Embora, enquanto vigentes os efeitos da decisão liminar, os contribuintes notificados encontrem-se em situação de regularidade fiscal e nenhuma medida coercitiva para o pagamento dos débitos possa ser adotada pelo Fisco, o estudo sobre a situação de legalidade da autuação mostra-se altamente relevante, vez que o Fisco catarinense, ao autuar consumidores de energia elétrica para pagamento do ICMS sobre a Tusd e Tust, extrapola os critérios de sujeição passiva legalmente previstos, incorrendo, assim, em vício de ilegalidade.

É de se lembrar, iniciando-se a exposição da matéria, que na seara tributária a sujeição passiva se configura em face da leitura conjunta dos artigos 119 e 121 do Código Tributário Nacional, estabelecendo-se entre a pessoa jurídica de Direito Público titular da competência para instituir e exigir o tributo e a pessoa que, por manter relação com o respectivo fato gerador do imposto, ocupa a posição de devedor da obrigação tributária.

Em tema de ICMS, à luz do que dispõe a Lei Complementar 87/1996, o contribuinte do imposto “[...] é qualquer pessoa, física ou jurídica, que realize, com habitualidade ou em volume que caracterize intuito comercial, operações de circulação de mercadoria ou prestações de serviços de transporte interestadual e intermunicipal e de comunicação [...] (artigo 4º)".

Nota-se, nesses termos, que a obrigação de pagar o tributo incumbe àquele que se encontre em situação legalmente prevista como necessária e suficiente para a formação do vínculo obrigacional tributário.
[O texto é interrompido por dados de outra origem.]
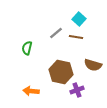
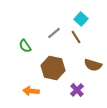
cyan square: moved 2 px right
gray line: moved 2 px left
brown line: rotated 48 degrees clockwise
green semicircle: moved 2 px left, 2 px up; rotated 48 degrees counterclockwise
brown hexagon: moved 8 px left, 4 px up
purple cross: rotated 24 degrees counterclockwise
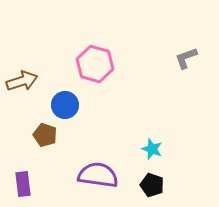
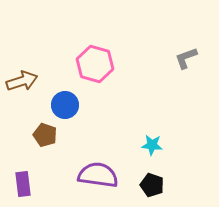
cyan star: moved 4 px up; rotated 15 degrees counterclockwise
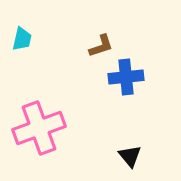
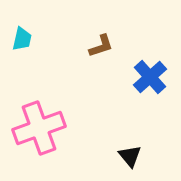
blue cross: moved 24 px right; rotated 36 degrees counterclockwise
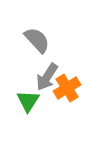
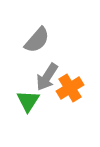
gray semicircle: rotated 84 degrees clockwise
orange cross: moved 3 px right
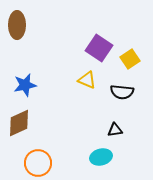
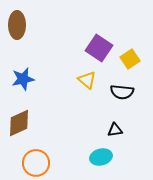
yellow triangle: rotated 18 degrees clockwise
blue star: moved 2 px left, 6 px up
orange circle: moved 2 px left
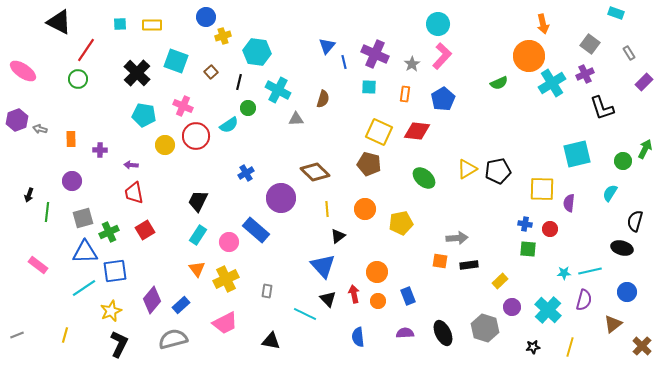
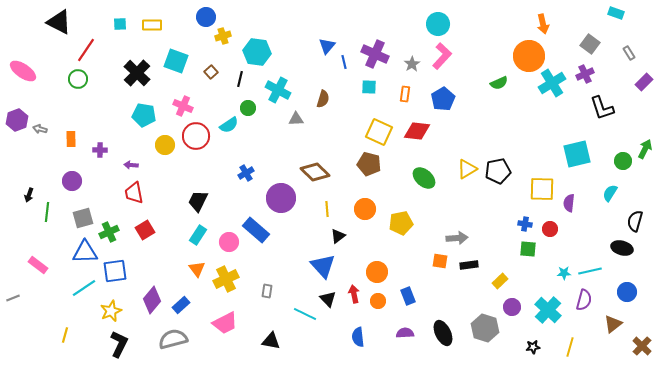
black line at (239, 82): moved 1 px right, 3 px up
gray line at (17, 335): moved 4 px left, 37 px up
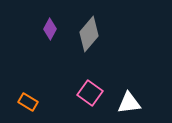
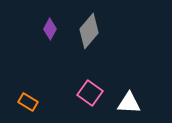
gray diamond: moved 3 px up
white triangle: rotated 10 degrees clockwise
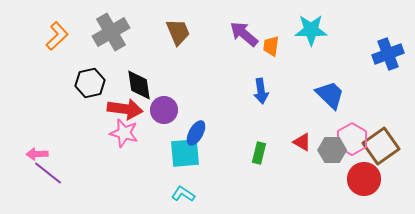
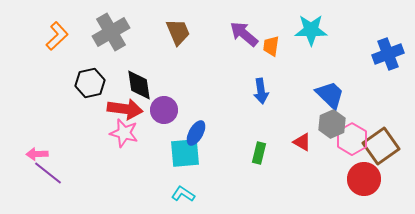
gray hexagon: moved 26 px up; rotated 24 degrees counterclockwise
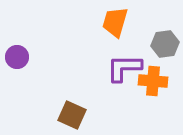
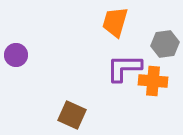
purple circle: moved 1 px left, 2 px up
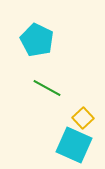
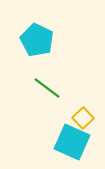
green line: rotated 8 degrees clockwise
cyan square: moved 2 px left, 3 px up
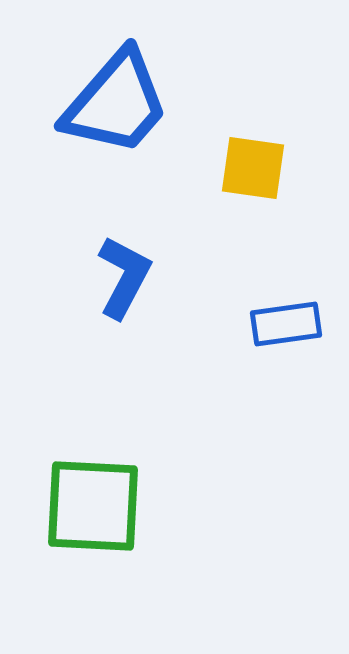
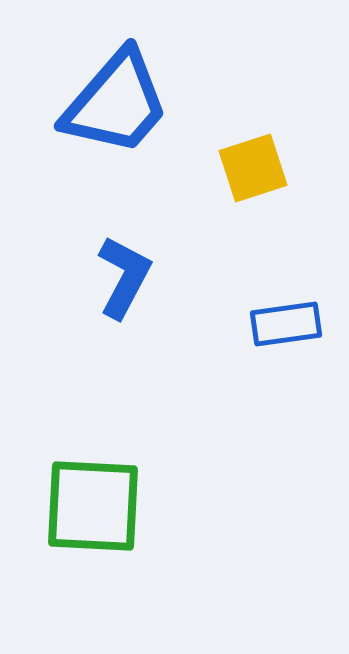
yellow square: rotated 26 degrees counterclockwise
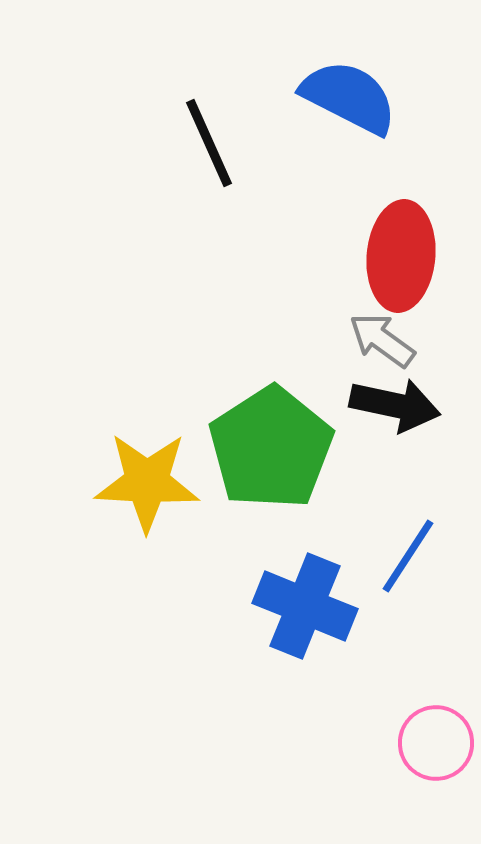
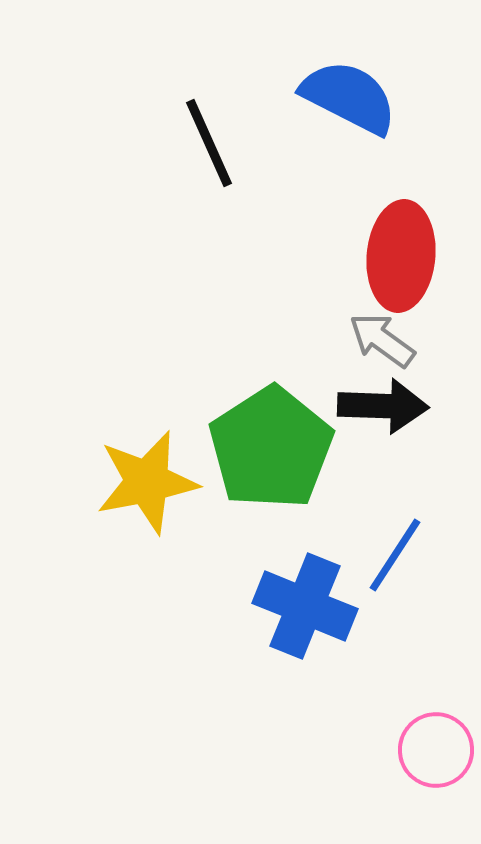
black arrow: moved 12 px left, 1 px down; rotated 10 degrees counterclockwise
yellow star: rotated 14 degrees counterclockwise
blue line: moved 13 px left, 1 px up
pink circle: moved 7 px down
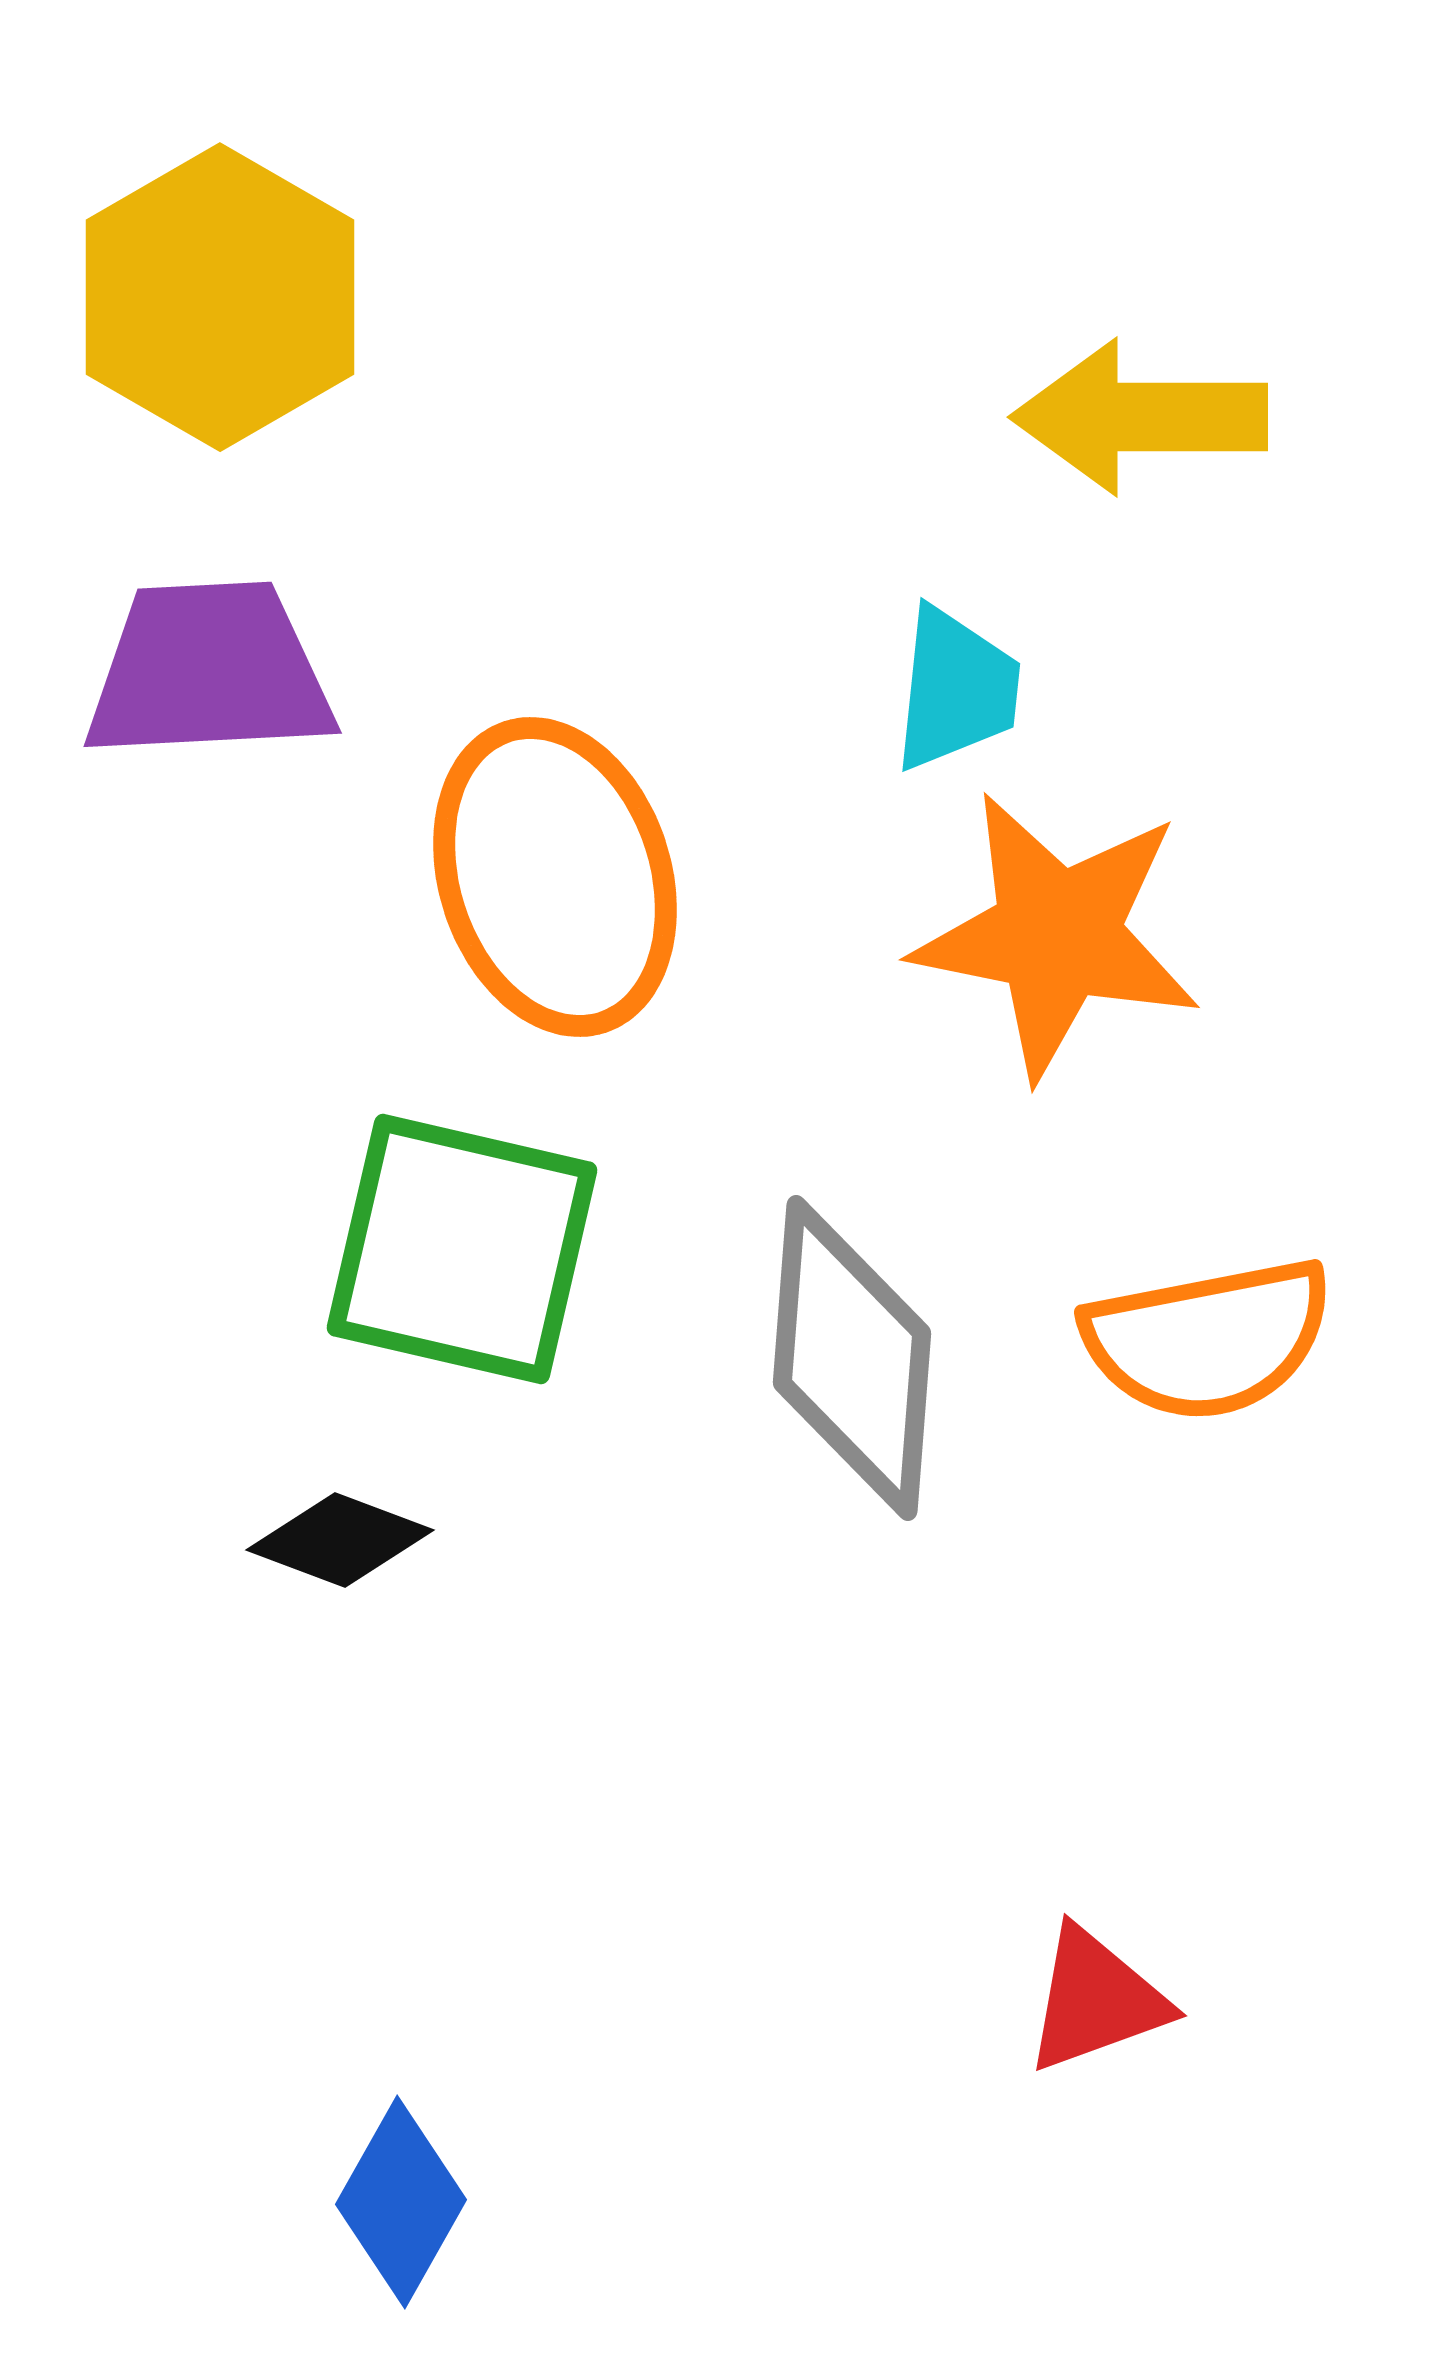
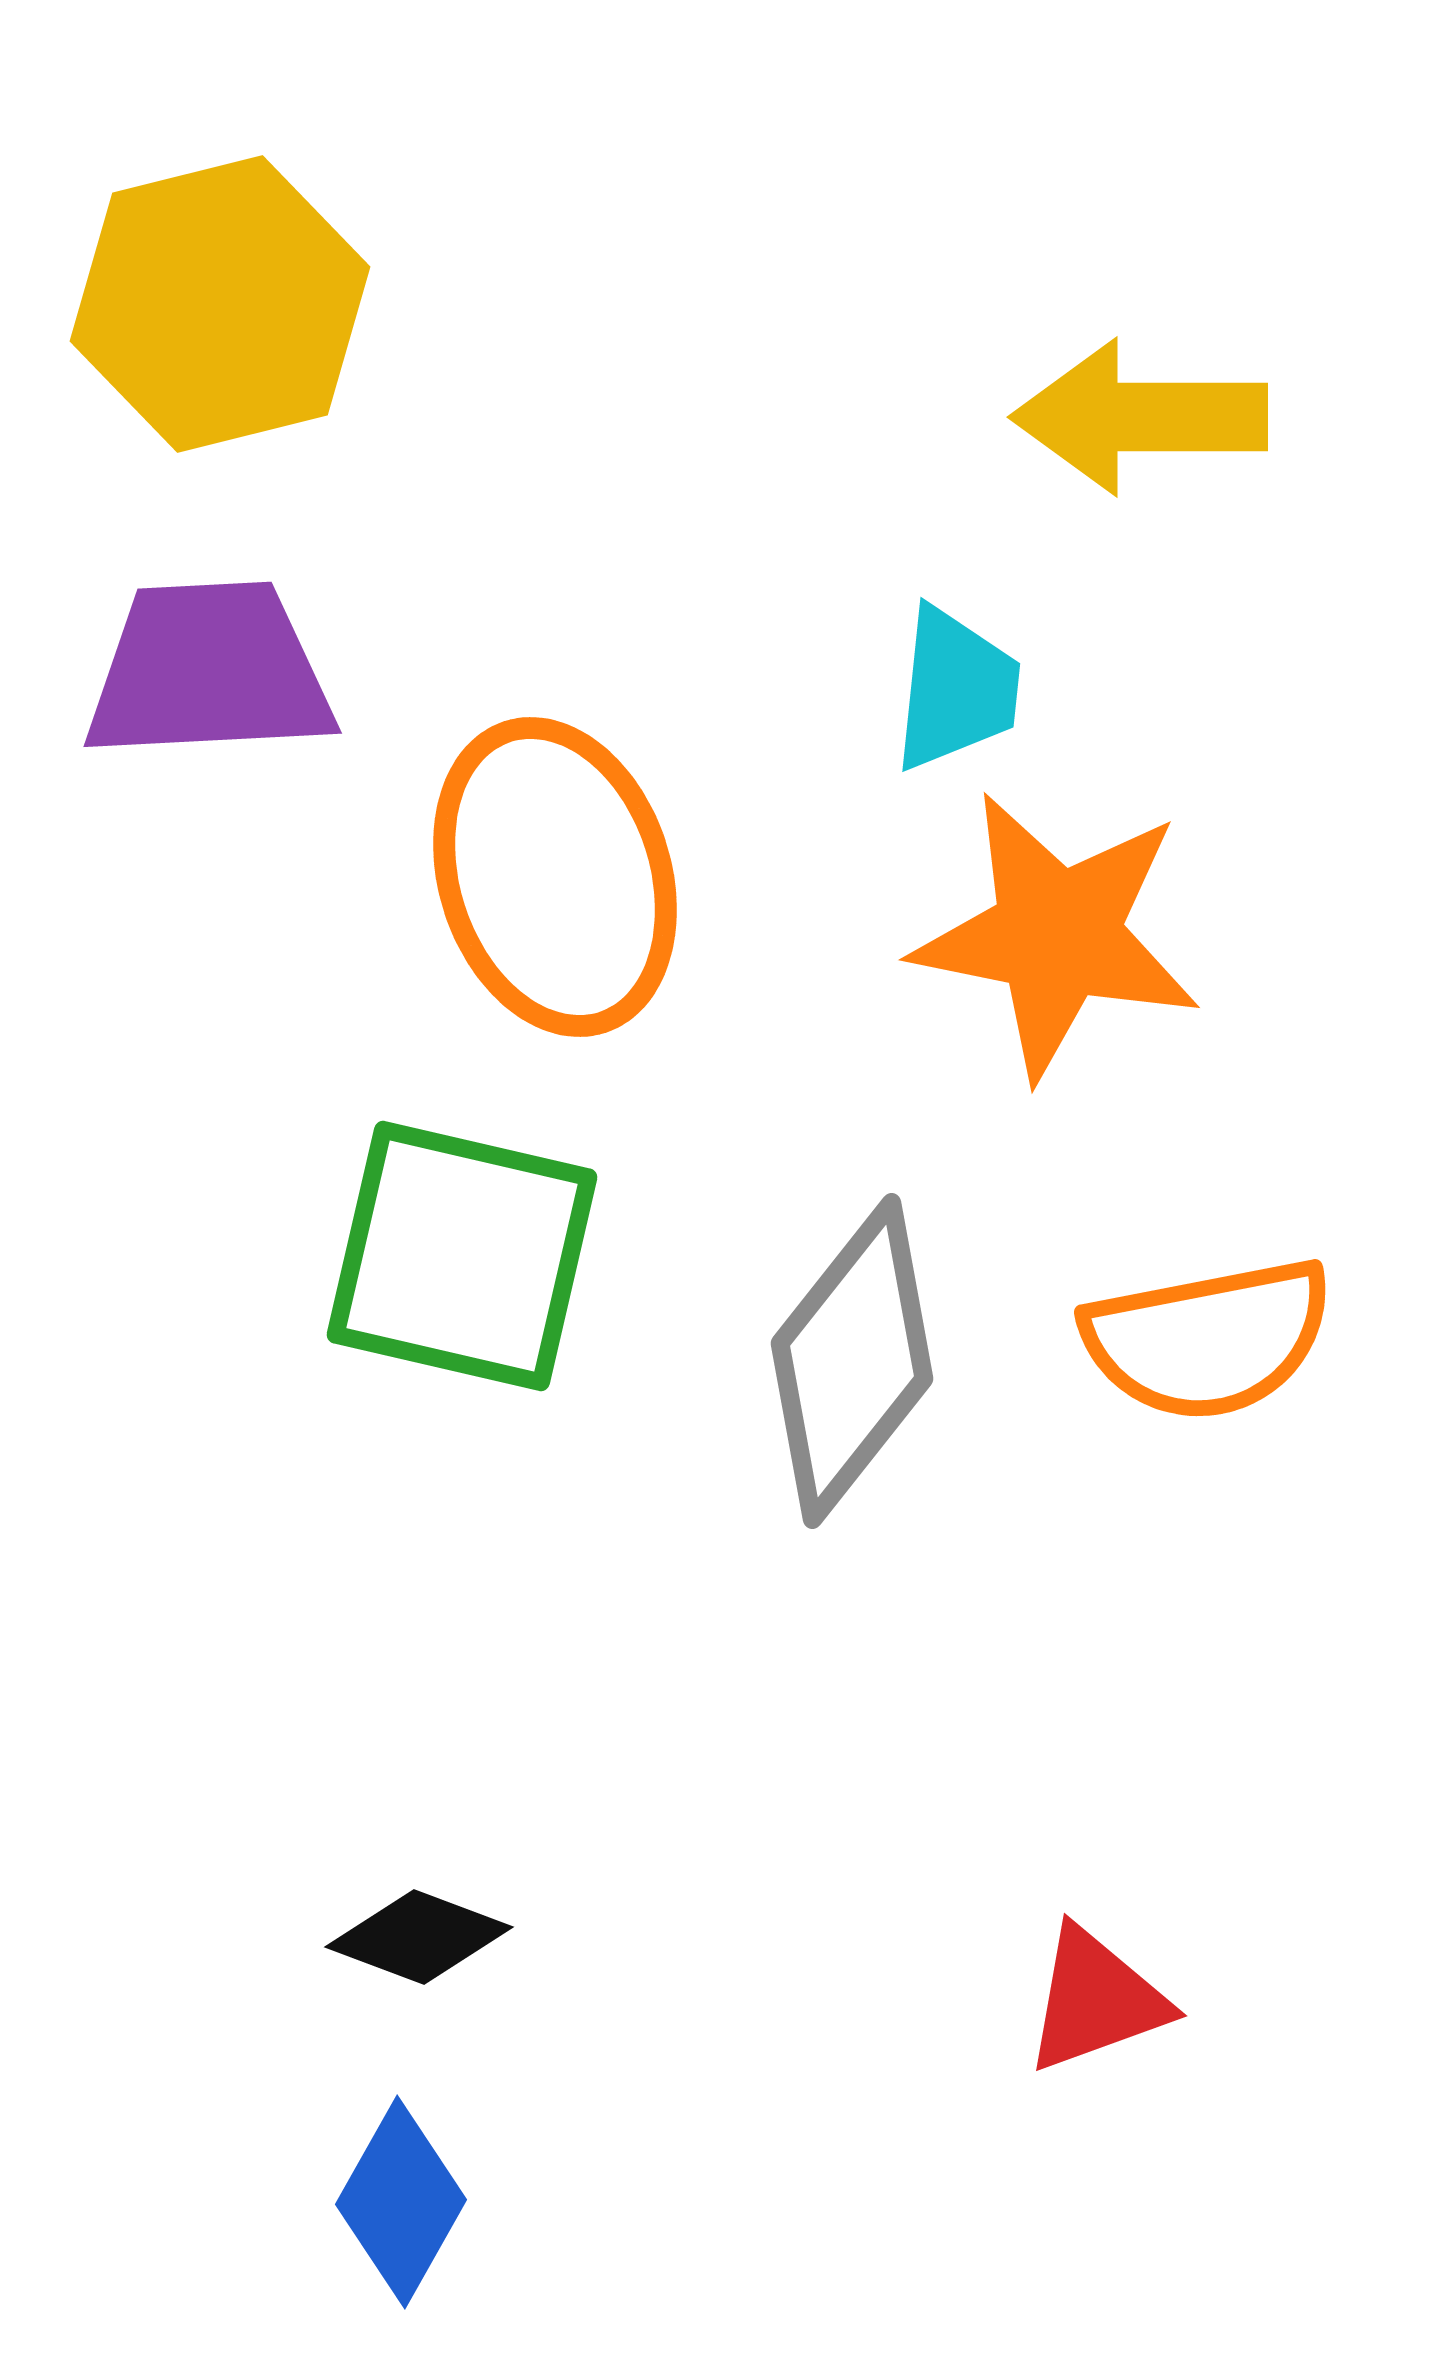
yellow hexagon: moved 7 px down; rotated 16 degrees clockwise
green square: moved 7 px down
gray diamond: moved 3 px down; rotated 34 degrees clockwise
black diamond: moved 79 px right, 397 px down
Daí falar-se, então, que o sujeito passivo é o contribuinte ou responsável de direito da obrigação tributária.

Para os casos de operações internas envolvendo energia elétrica, a Lei catarinense 10.297/1996 elegeu como contribuinte do ICMS as empresas geradoras e distribuidoras de energia elétrica, ao estabelecer no inciso II do seu artigo 39 o seguinte:

Art. 39. Consideram-se também contribuintes substitutos:

[...]

II - as empresas geradoras ou distribuidoras de energia elétrica, nas operações internas e interestaduais, quanto ao pagamento do imposto, desde a produção ou importação até a última operação, sendo seu cálculo efetuado sobre o preço praticado na operação final.

Segundo se extrai do mencionado dispositivo legal, na hipótese de operação que envolva negócio jurídico de entrega de energia elétrica, a empresa exploradora do serviço outorgado é quem figura como contribuinte de direito, inexistindo, por consequência, relação jurídico-tributária entre a Fazenda estadual e os consumidores de energia elétrica.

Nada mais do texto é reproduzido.